Even though age is significant it still causes very small effect at first glance - but if we consider that age don’t start from 0 and difference can be 50 or more years difference in effect can be really large (per -0.02 for each year).

Looks like the older we get the less happier we feel :(

3. More complex model with meeting frequency

model2 <- lm(data = df, as.numeric(happy) ~ age + gndr + sclmeet)
# https://strengejacke.github.io/sjPlot/articles/tab_model_estimates.html
tab_model(model2)

	as.numeric(happy)
Predictors	Estimates	CI	p
(Intercept)	7.15	6.67 – 7.64	<0.001
age	-0.01	-0.02 – -0.01	<0.001
gndr [Female]	-0.14	-0.32 – 0.04	0.122
sclmeet [Less than once a month]	0.59	0.15 – 1.02	0.008
sclmeet [Once a month]	0.80	0.34 – 1.25	0.001
sclmeet [Several times a month]	0.94	0.51 – 1.37	<0.001
sclmeet [Once a week]	1.19	0.74 – 1.64	<0.001
sclmeet [Several times a week]	1.20	0.74 – 1.66	<0.001
sclmeet [Every day]	1.20	0.70 – 1.70	<0.001
Observations	2346
R² / R² adjusted	0.038 / 0.035

The second model is more complex and include frequency of meeting with friends and colleagues: - gender again is not significant! - frequency of meeting is significant and have strong positive effect on level of happiness!

stargazer(anova(model1, model2), type = "html", title="ANoVA", intercept.bottom = FALSE,
          single.row = TRUE, align=TRUE, ci=TRUE, ci.level=0.95, no.space=TRUE)

**ANoVA**

Statistic	N	Mean	St. Dev.	Min	Pctl(25)	Pctl(75)	Max

Res.Df	2	2,340.000	4.243	2,337	2,338.5	2,341.5	2,343
RSS	2	10,810.390	147.594	10,706.020	10,758.210	10,862.570	10,914.750
Df	1	6.000		6.000	6.000	6.000	6.000
Sum of Sq	1	208.730		208.730	208.730	208.730	208.730
F	1	7.594		7.594	7.594	7.594	7.594
Pr(> F)	1	0.00000		0.00000	0.00000	0.00000	0.00000

The model2 with frequency of meeting is significantly better than model1: lower RSS shows that.

tab_model(model1, model2)

	as.numeric(happy)			as.numeric(happy)
Predictors	Estimates	CI	p	Estimates	CI	p
(Intercept)	8.25	8.00 – 8.49	<0.001	7.15	6.67 – 7.64	<0.001
age	-0.02	-0.02 – -0.01	<0.001	-0.01	-0.02 – -0.01	<0.001
gndr [Female]	-0.13	-0.32 – 0.05	0.145	-0.14	-0.32 – 0.04	0.122
sclmeet [Less than once a month]				0.59	0.15 – 1.02	0.008
sclmeet [Once a month]				0.80	0.34 – 1.25	0.001
sclmeet [Several times a month]				0.94	0.51 – 1.37	<0.001
sclmeet [Once a week]				1.19	0.74 – 1.64	<0.001
sclmeet [Several times a week]				1.20	0.74 – 1.66	<0.001
sclmeet [Every day]				1.20	0.70 – 1.70	<0.001
Observations	2346			2346
R² / R² adjusted	0.019 / 0.018			0.038 / 0.035

Still, each model describes only up to 0.04 variance max at the best case and that’s too bad!

4. Interpretation

Assumptions

plot_model(model2, type = "diag")[[1]]

We don’t have any multicollinearity!

plot_model(model2, type = "diag")[[2]]

And even residuals distributed normally and there are no major outliers!

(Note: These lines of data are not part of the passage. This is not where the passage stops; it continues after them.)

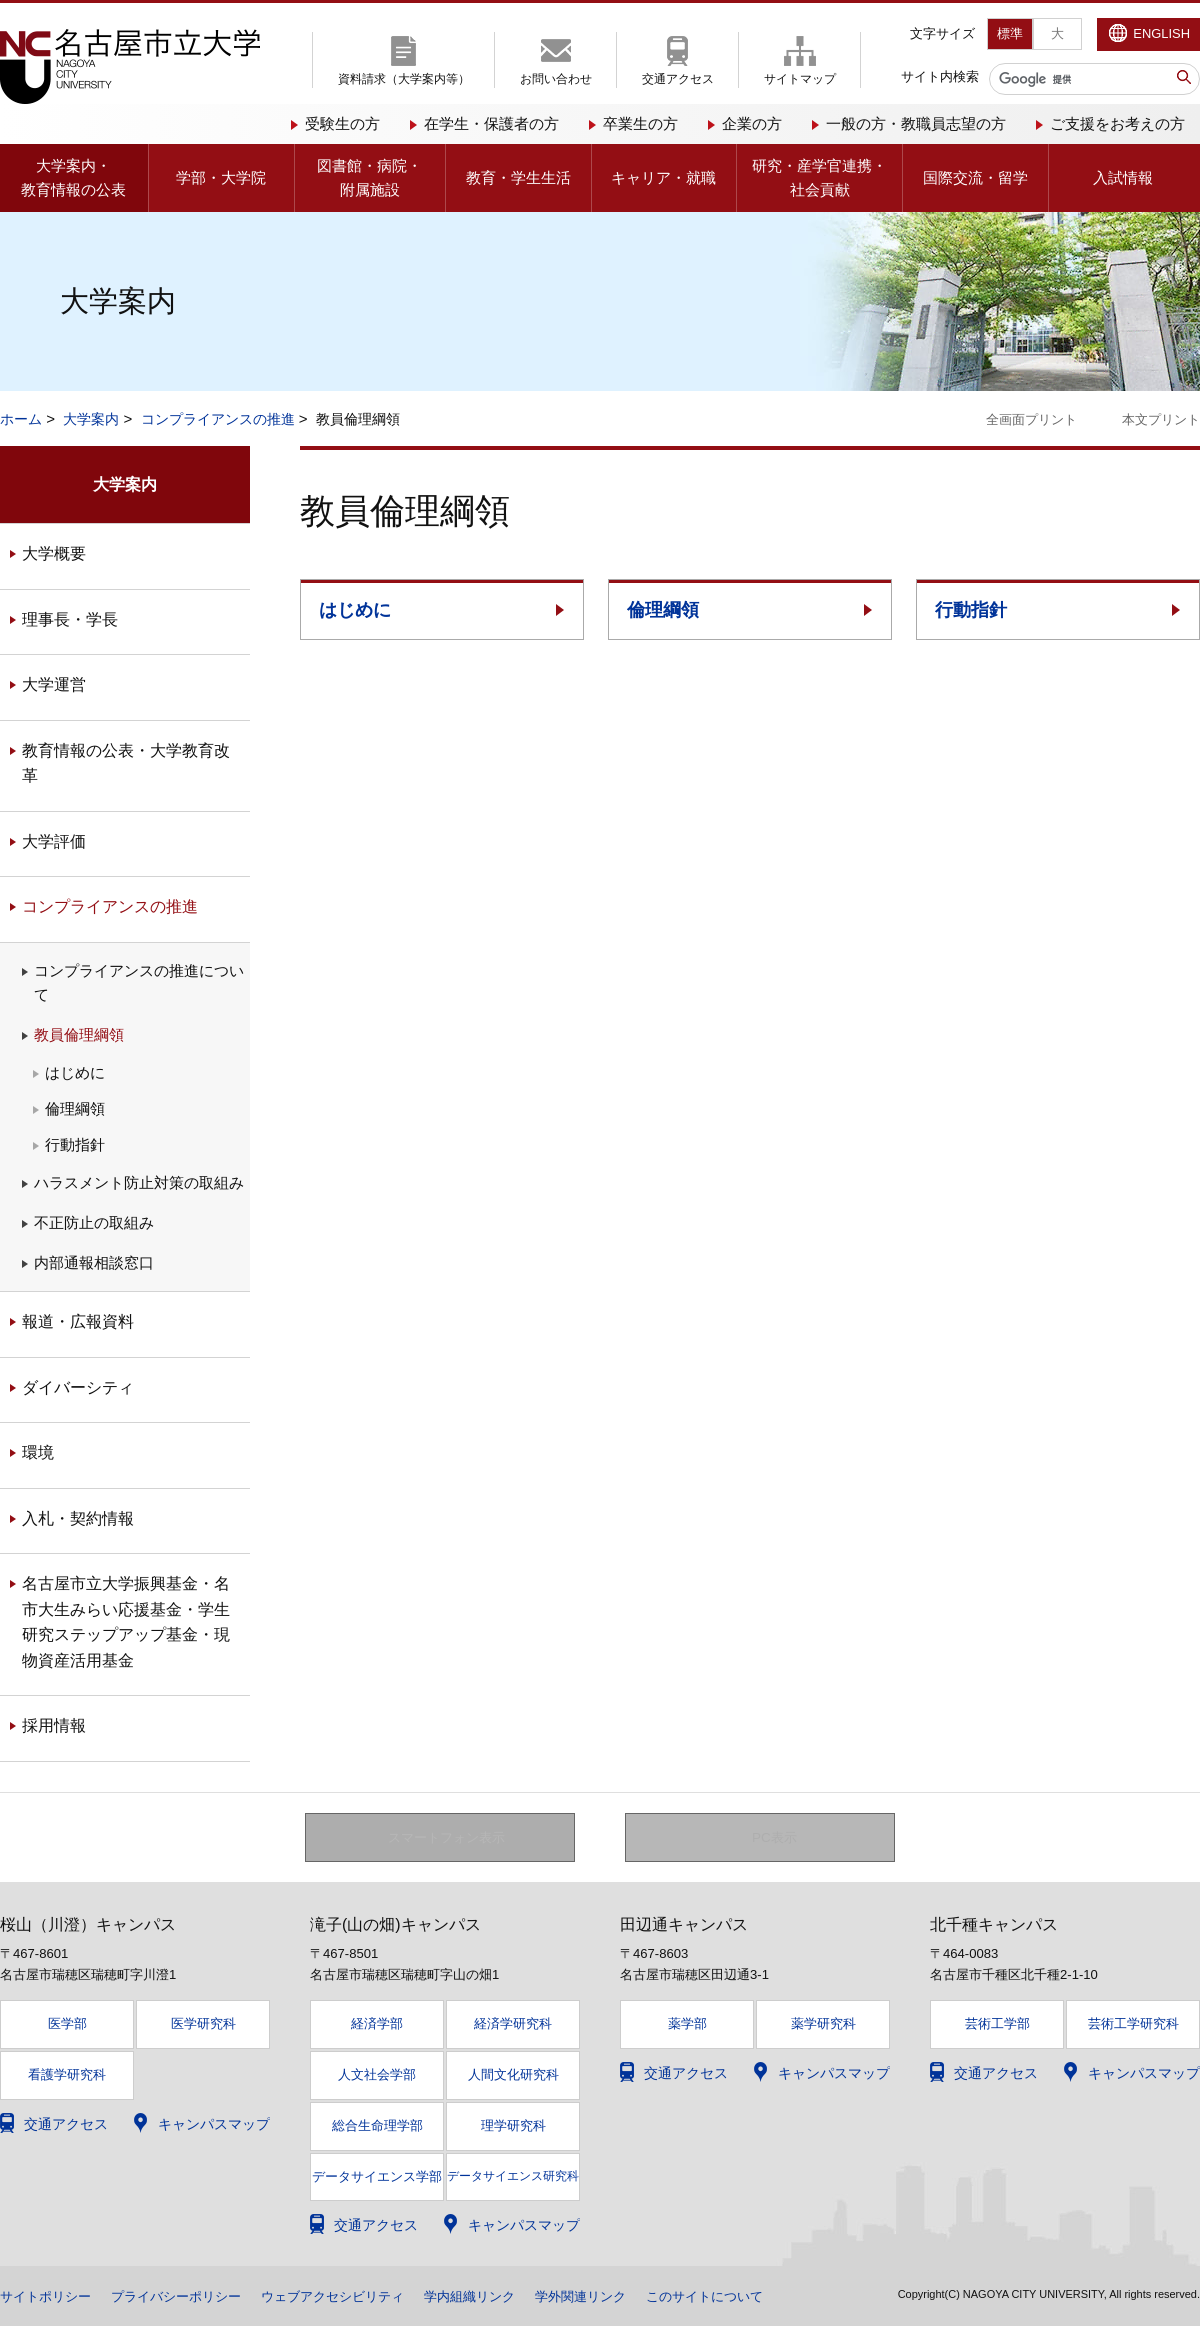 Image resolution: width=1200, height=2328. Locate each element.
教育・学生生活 (518, 177)
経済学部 (377, 2024)
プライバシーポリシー (188, 2298)
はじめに (355, 610)
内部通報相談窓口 (94, 1262)
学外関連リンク (619, 2298)
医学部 (67, 2024)
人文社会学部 (377, 2075)
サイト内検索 (940, 76)
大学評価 (54, 841)
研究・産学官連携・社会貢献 (819, 177)
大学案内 (91, 419)
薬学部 (687, 2024)
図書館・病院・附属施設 (369, 177)
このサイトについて (751, 2298)
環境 (38, 1452)
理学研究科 (513, 2126)
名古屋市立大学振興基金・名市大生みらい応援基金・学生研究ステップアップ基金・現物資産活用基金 (126, 1622)
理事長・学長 (70, 619)
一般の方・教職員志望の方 (916, 123)
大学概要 (54, 553)
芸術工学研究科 (1133, 2024)
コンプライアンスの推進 (218, 419)
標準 (1010, 33)
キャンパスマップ (214, 2125)
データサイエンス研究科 (513, 2177)
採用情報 (54, 1725)
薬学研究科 (823, 2024)
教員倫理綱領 (79, 1034)
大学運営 (54, 684)
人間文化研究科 (513, 2075)
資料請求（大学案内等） (404, 79)
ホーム (21, 419)
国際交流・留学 (975, 177)
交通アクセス (678, 79)
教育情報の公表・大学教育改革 (126, 763)
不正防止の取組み (94, 1222)
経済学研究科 (513, 2024)
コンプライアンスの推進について (139, 982)
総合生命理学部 (377, 2126)
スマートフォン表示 (451, 1838)
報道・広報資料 (78, 1321)
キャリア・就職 (663, 177)
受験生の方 (342, 123)
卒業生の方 (640, 123)
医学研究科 (203, 2024)
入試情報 (1123, 177)
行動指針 (971, 610)
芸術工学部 (997, 2024)
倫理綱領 (663, 610)
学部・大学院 (221, 177)
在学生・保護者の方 (491, 123)
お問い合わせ (556, 79)
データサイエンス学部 (377, 2178)
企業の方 (752, 123)
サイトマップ (800, 79)
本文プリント (1161, 419)
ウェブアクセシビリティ (355, 2298)
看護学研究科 (67, 2075)
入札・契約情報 (78, 1518)
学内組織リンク (501, 2298)
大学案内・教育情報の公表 (73, 177)
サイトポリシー (49, 2298)
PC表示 (774, 1838)
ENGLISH (1161, 33)
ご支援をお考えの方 (1117, 123)
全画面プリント (1031, 419)
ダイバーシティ (78, 1387)
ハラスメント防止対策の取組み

plot_model(model2, type = "diag")[[3]]

Here again - residuals at the best shape and very nicely fits under the normal distribution line.

plot_model(model2, type = "diag")[[4]]

And here the baddest picture - homoscedasticity. Looks as bad as \[R^2\] of our models.

5. Visualization of the better model

shine bright!

plot_summs(model2, plot.distributions = TRUE, inner_ci_level = .9)

Again, here can be seen coefficients with confidence intervals of the best (second) model: - age is nearly on the line - gender crosses the line with it’s confidence interval - and for different levels of meeting frequency everything great!

Effects

plot_model(model2, type = "pred")[[1]]

Age has significant negative effect and with greater age level of happiness expected to lower.

plot_model(model2, type = "pred")[[2]]

Gender is not significant so that picture can be scipped.

plot_model(model2, type = "pred")[[3]]

And level of happiness significantly affected by meeting frequency with positive direction!

Summary

It does not matter what gender are you - just spend time with your friends more while you are young and be happy!